A beneficial owner is an individual who directly or indirectly does either of the following:
- Exercises substantial control over the reporting company. Examples include:
- Senior officers (e.g., company president)
- Appointment or removal authorities
- Important decision-makers
- Owns or controls at least 25% of the reporting company’s ownership interests. Examples include:
- Shares of equity
- Stock
- Voting rights
- Capital or profit interest
The beneficial owner classification does not apply to all individuals. You do not need to report the following individuals as beneficial owners:
- Minor child (i.e., a minor as defined by the jurisdiction where the company was first created or registered)
- To qualify for the exemption, you must instead report the minor child’s parent or legal guardian. However, you must report the minor child as a beneficial owner when they are no longer a minor.

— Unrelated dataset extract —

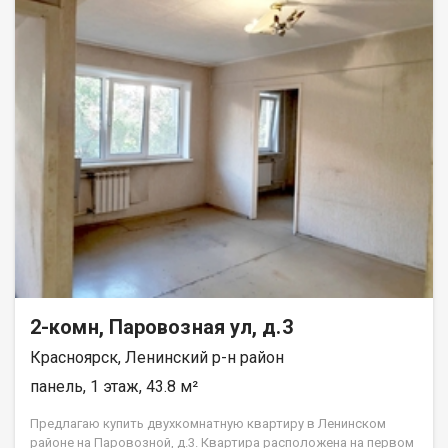
2-комн, Паровозная ул, д.3
Красноярск, Ленинский р-н район
панель, 1 этаж, 43.8 м²
Предлагаю купить двухкомнатную квартиру в Ленинском
районе на Паровозной, д.3. Квартира расположена на первом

- Nominee, intermediary, custodian, or agent (i.e., someone who acts on behalf of a beneficial owner, such as a tax professional)
- Report on the actual beneficial owner, not the person acting on their behalf.
- Employee (i.e., an individual whose employer controls what and how to do work)
- You can exclude employees if they are not senior officers, and if their substantial control over the reporting company comes solely from their employment status as an employee.
- Inheritor (i.e., someone who only has a future interest in the business through a right of inheritance)
- You may need to report the inheritor as a beneficial owner once they inherit the interest.
- Creditor (i.e., someone who is entitled to payment from the business to satisfy a loan or debt)
- This exception only applies if the creditor’s right or interest for the payment of a debt or loan is their only ownership interest in the reporting company.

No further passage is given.